Willing assets to a child who is still a minor can be complicated.
One option is to leave assets outright in a trust until the child reaches the age of majority (or a later age if chosen). A trustee is named to control, invest, and distribute the assets to the beneficiary according to the terms of the trust. For example, 1/3 of the trust might be released when the child reaches age 25, 1/2 of the remaining assets in the trust at age 30, and the remainder at age 35. Income from the trust can be distributed each year from the trust after age 21, or the decision may be left up to the trustee to distribute funds for the child’s benefit.
Alternatively, assets can be left in a continuing trust for a child’s lifetime. The terms for these trusts can be written directly into the estate plan; they do not have to be created separately. The benefits of continuing trusts include:
- Providing financial stability for young beneficiaries
- Protecting spendthrift or financially unskilled beneficiaries from going through the inheritance too quickly
- Protecting kind, generous, or gullible beneficiaries from being taken advantage of by others
- Protecting beneficiaries from losing their inheritance in a divorce
- Continuing control over the disposition of the assets
There are two requirements to protect the assets in a continuing trust. The first is a demand right by the beneficiary. The second is the selection of the trustee.
Does the trust have language that allows the beneficiary to “demand” money from the trustee? This is commonly referred to as withdrawal rights.
A trust may be permitted to distribute principal when the child reaches age 25. At the same time, the child has the option to leave that principal in the trust. Either way, those funds are no longer protected, since the child has the right to withdraw them. Creditors, a plaintiff in a lawsuit, or a future divorcing spouse would have access to those funds.
Selection of the Trustee
There are two types of trustees:
Interested trustee: The Internal Revenue Code (IRC) Section 672© defines an interested trustee as a related or subordinate party to the beneficiary or grantor. A sibling, parent, or relative of the beneficiary is a first-degree relative. A subordinate would be someone working directly for the beneficiary. The IRC does not consider the beneficiary’s CPA or attorney as a subordinate under this definition.
Discretionary trustee: This would be a professional trustee who is a disinterested party. They have the power to make distributions for any purpose and may refuse to make distributions to the beneficiary for any reason.
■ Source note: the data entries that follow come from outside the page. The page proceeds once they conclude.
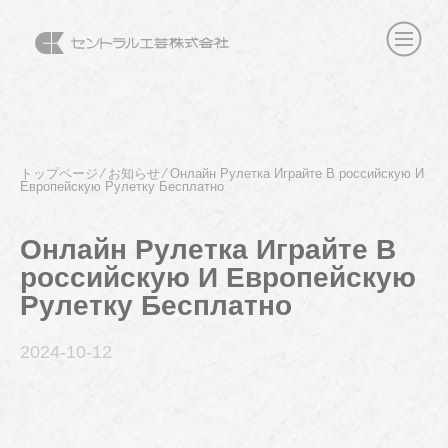
トップページ
⁄
お知らせ
⁄
Онлайн Рулетка Играйте В российскую И
Европейскую Рулетку Бесплатно
Онлайн Рулетка Играйте В
российскую И Европейскую
Рулетку Бесплатно
2024-10
-12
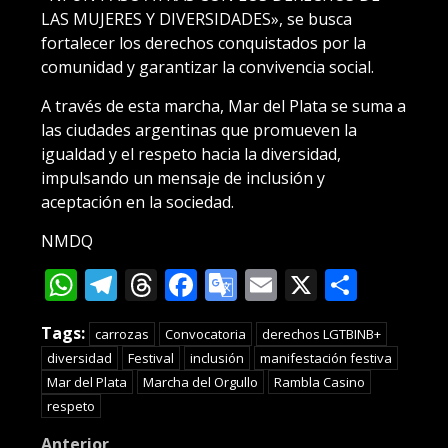
LAS MUJERES Y DIVERSIDADES», se busca
fortalecer los derechos conquistados por la
comunidad y garantizar la convivencia social.
A través de esta marcha, Mar del Plata se suma a
las ciudades argentinas que promueven la
igualdad y el respeto hacia la diversidad,
impulsando un mensaje de inclusión y
aceptación en la sociedad.
NMDQ
WhatsApp
Telegram
Threads
Facebook
Google
Email
X
Compa
Translate
Tags:
carrozas
Convocatoria
derechos LGTBINB+
diversidad
Festival
inclusión
manifestación festiva
Mar del Plata
Marcha del Orgullo
Rambla Casino
respeto
Anterior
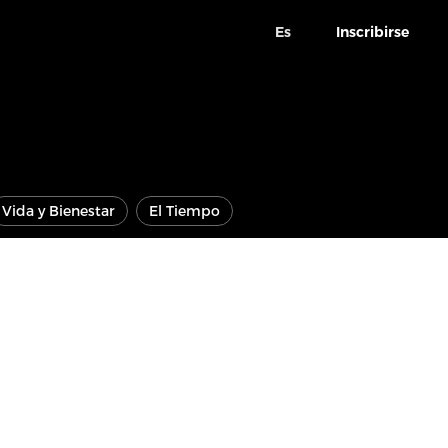
Es
Inscribirse
Vida y Bienestar
El Tiempo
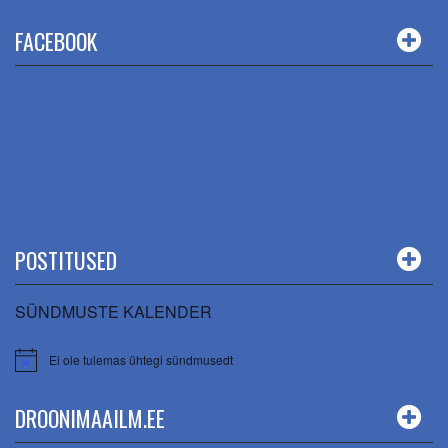
FACEBOOK
POSTITUSED
SÜNDMUSTE KALENDER
Ei ole tulemas ühtegi sündmusedt
DROONIMAAILM.EE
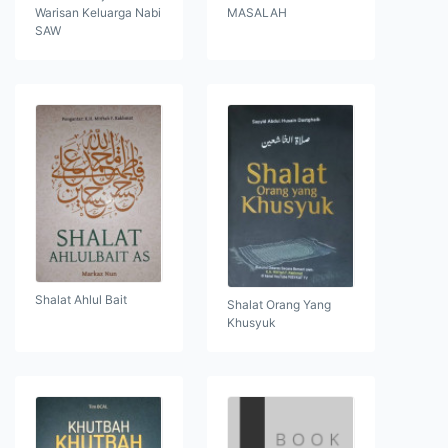
Warisan Keluarga Nabi
MASALAH
SAW
Shalat Ahlul Bait
Shalat Orang Yang
Khusyuk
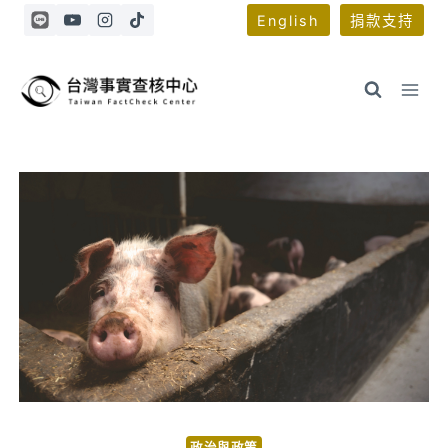
Skip
English
捐款支持
to
content
政治與政策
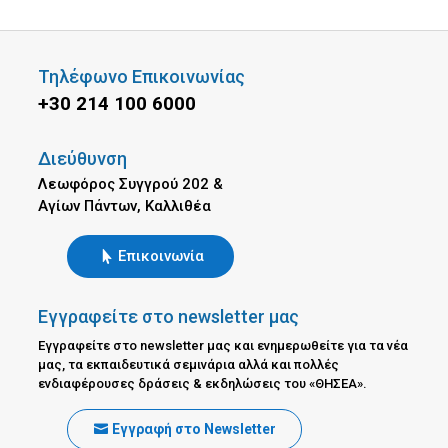
Τηλέφωνο Επικοινωνίας
+30 214 100 6000
Διεύθυνση
Λεωφόρος Συγγρού 202 &
Αγίων Πάντων, Καλλιθέα
Επικοινωνία
Εγγραφείτε στο newsletter μας
Εγγραφείτε στο newsletter μας και ενημερωθείτε για τα νέα
μας, τα εκπαιδευτικά σεμινάρια αλλά και πολλές
ενδιαφέρουσες δράσεις & εκδηλώσεις του «ΘΗΣΕΑ».
Εγγραφή στο Newsletter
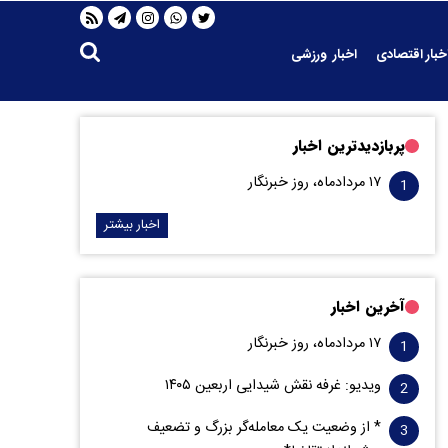
خبار اقتصادی
اخبار ورزشی
پربازدیدترین اخبار
۱۷ مردادماه، روز خبرنگار
اخبار بیشتر
آخرین اخبار
۱۷ مردادماه، روز خبرنگار
ویدیو: غرفه نقش شیدایی اربعین ۱۴۰۵
* از وضعیت یک معامله‌گر بزرگ و تضعیف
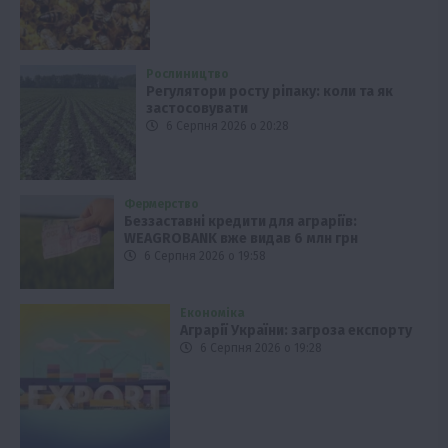
Рослиництво
Регулятори росту ріпаку: коли та як
застосовувати
6 Серпня 2026 о 20:28
Фермерство
Беззаставні кредити для аграріїв:
WEAGROBANK вже видав 6 млн грн
6 Серпня 2026 о 19:58
Економіка
Аграрії України: загроза експорту
6 Серпня 2026 о 19:28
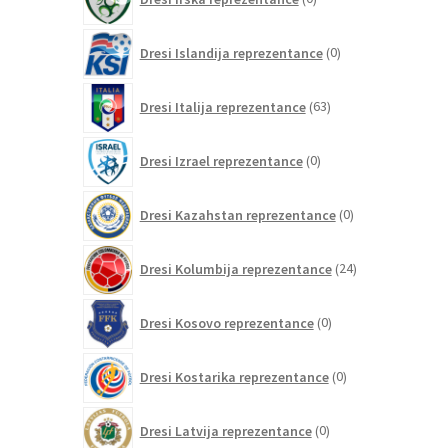
izdelkov
0
Dresi Islandija reprezentance
0
izdelkov
63
Dresi Italija reprezentance
63
izdelkov
0
Dresi Izrael reprezentance
0
izdelkov
0
Dresi Kazahstan reprezentance
0
izdelkov
24
Dresi Kolumbija reprezentance
24
izdelkov
0
Dresi Kosovo reprezentance
0
izdelkov
0
Dresi Kostarika reprezentance
0
izdelkov
0
Dresi Latvija reprezentance
0
izdelkov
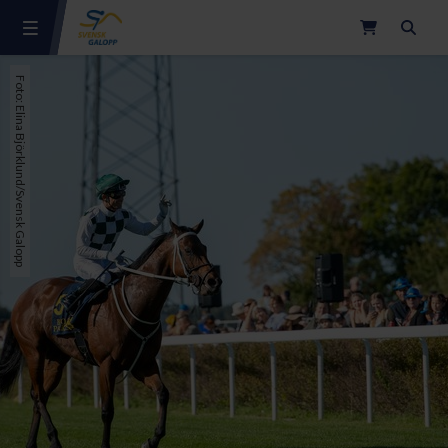
Sök
Foto: Elina Björklund/Svensk Galopp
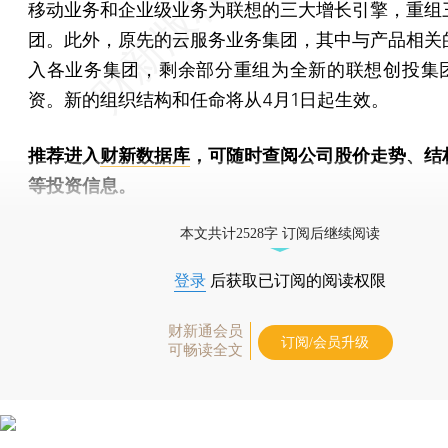
移动业务和企业级业务为联想的三大增长引擎，重组
团。此外，原先的云服务业务集团，其中与产品相关
入各业务集团，剩余部分重组为全新的联想创投集
资。新的组织结构和任命将从4月1日起生效。
推荐进入
财新数据库
，可随时查阅公司股价走势、结
等投资信息。
财新机器人产业指数(RII)已发布，
点击了解行业动态
本文共计2528字 订阅后继续阅读
登录
后获取已订阅的阅读权限
财新通会员
订阅/会员升级
可畅读全文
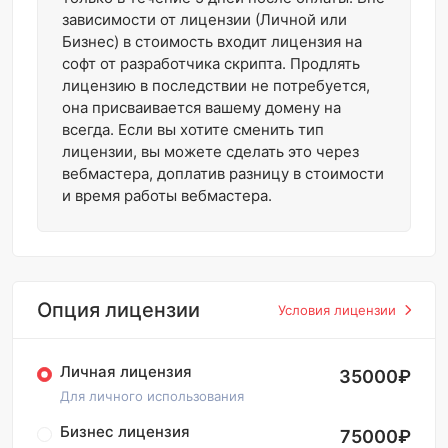
зависимости от лицензии (Личной или
Бизнес) в стоимость входит лицензия на
софт от разработчика скрипта. Продлять
лицензию в последствии не потребуется,
она присваивается вашему домену на
всегда. Если вы хотите сменить тип
лицензии, вы можете сделать это через
вебмастера, доплатив разницу в стоимости
и время работы вебмастера.
Опция лицензии
Условия лицензии
Личная лицензия
35000₽
Для личного использования
Бизнес лицензия
75000₽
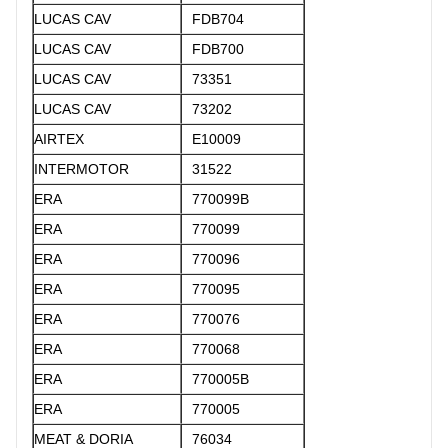
LUCAS CAV
FDB704
LUCAS CAV
FDB700
LUCAS CAV
73351
LUCAS CAV
73202
AIRTEX
E10009
INTERMOTOR
31522
ERA
770099B
ERA
770099
ERA
770096
ERA
770095
ERA
770076
ERA
770068
ERA
770005B
ERA
770005
MEAT & DORIA
76034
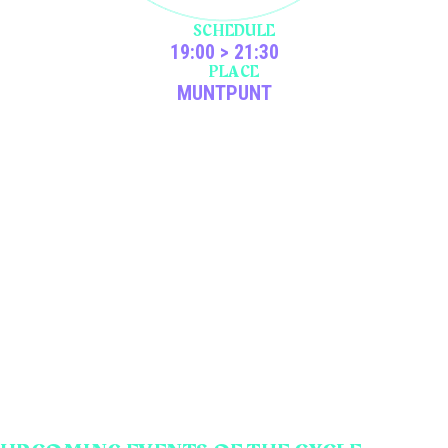
SCHEDULE
19:00 > 21:30
PLACE
MUNTPUNT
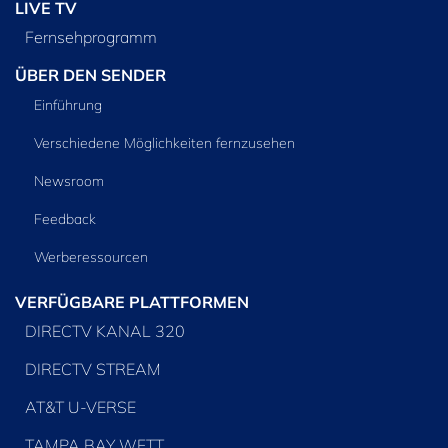
LIVE TV
Fernsehprogramm
ÜBER DEN SENDER
Einführung
Verschiedene Möglichkeiten fernzusehen
Newsroom
Feedback
Werberessourcen
VERFÜGBARE PLATTFORMEN
DIRECTV KANAL 320
DIRECTV STREAM
AT&T U-VERSE
TAMPA BAY WFTT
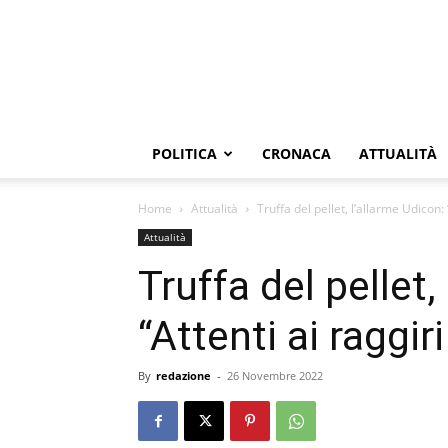
POLITICA
CRONACA
ATTUALITÀ
Home
Attualità
Truffa del pellet, l’allarme Udicon: 
Attualità
Truffa del pellet,
“Attenti ai raggir
By
redazione
-
26 Novembre 2022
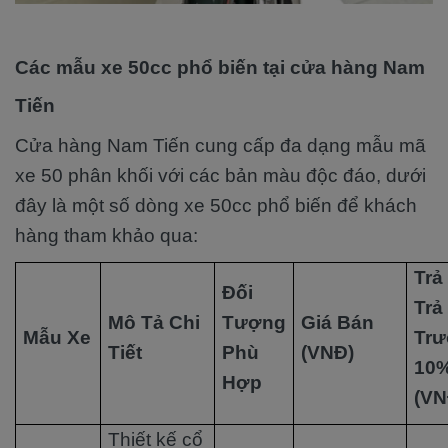
Các mẫu xe 50cc phổ biến tại cửa hàng Nam
Tiến
Cửa hàng Nam Tiến cung cấp đa dạng mẫu mã
xe 50 phân khối với các bản màu độc đáo, dưới
đây là một số dòng xe 50cc phổ biến để khách
hàng tham khảo qua:
Trả
Đối
Trả
Mô Tả Chi
Tượng
Giá Bán
Mẫu Xe
Tr
Tiết
Phù
(VNĐ)
10
Hợp
(VN
Thiết kế cổ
A discretionary trustee could decide not to make a distribution to pay a judgment against the beneficiary. They could also use their discretionary status to negotiate the settlement of a claim for a lesser amount on behalf of the beneficiary.
Some asset protection is provided with an interested trustee who is limited by the terms of the trust to distribute funds only for specific reasons. Standard language states for the beneficiary’s health, education, maintenance, or support. This does not always protect the assets from a divorcing spouse. A divorcing spouse could argue that alimony or child support meets this definition and force an interested trustee to make distributions.
A discretionary trustee listed as successor to an interested trustee also provides some level of asset protection. The interested trustee serves until a creditor claim or divorce situation develops. If the situation warrants, the interested trustee resigns, and the discretionary trustee accepts trusteeship. If nothing bad ever happens, then the interested trustee simply continues to serve.
Assets inside the continuing trust can be passed on to the next generation with the same provisions. The trust can also be set up to terminate when the child reaches a certain age. Some of the downsides to establishing a continuing trust are:
- Set up costs
- Trust administration expenses
- Potential tax consequences
There is no one-size-fits-all solution when planning your estate. Trusts can be an essential part of your plan—but they are often complex and time-consuming to set up. Only you can determine how much protection you want to provide to your children after you are gone. Be sure to work with an attorney that specializes in estate planning to ensure all your documents are correctly drafted after you’ve decided the direction you want to take.
- Assets can be held in trust for minor children through outright trusts or a continuing trust.
- There are two requirements to protect the assets in a continuing trust: demand rights and a trustee.
- A discretionary trustee should be a professional without a connection to the beneficiary.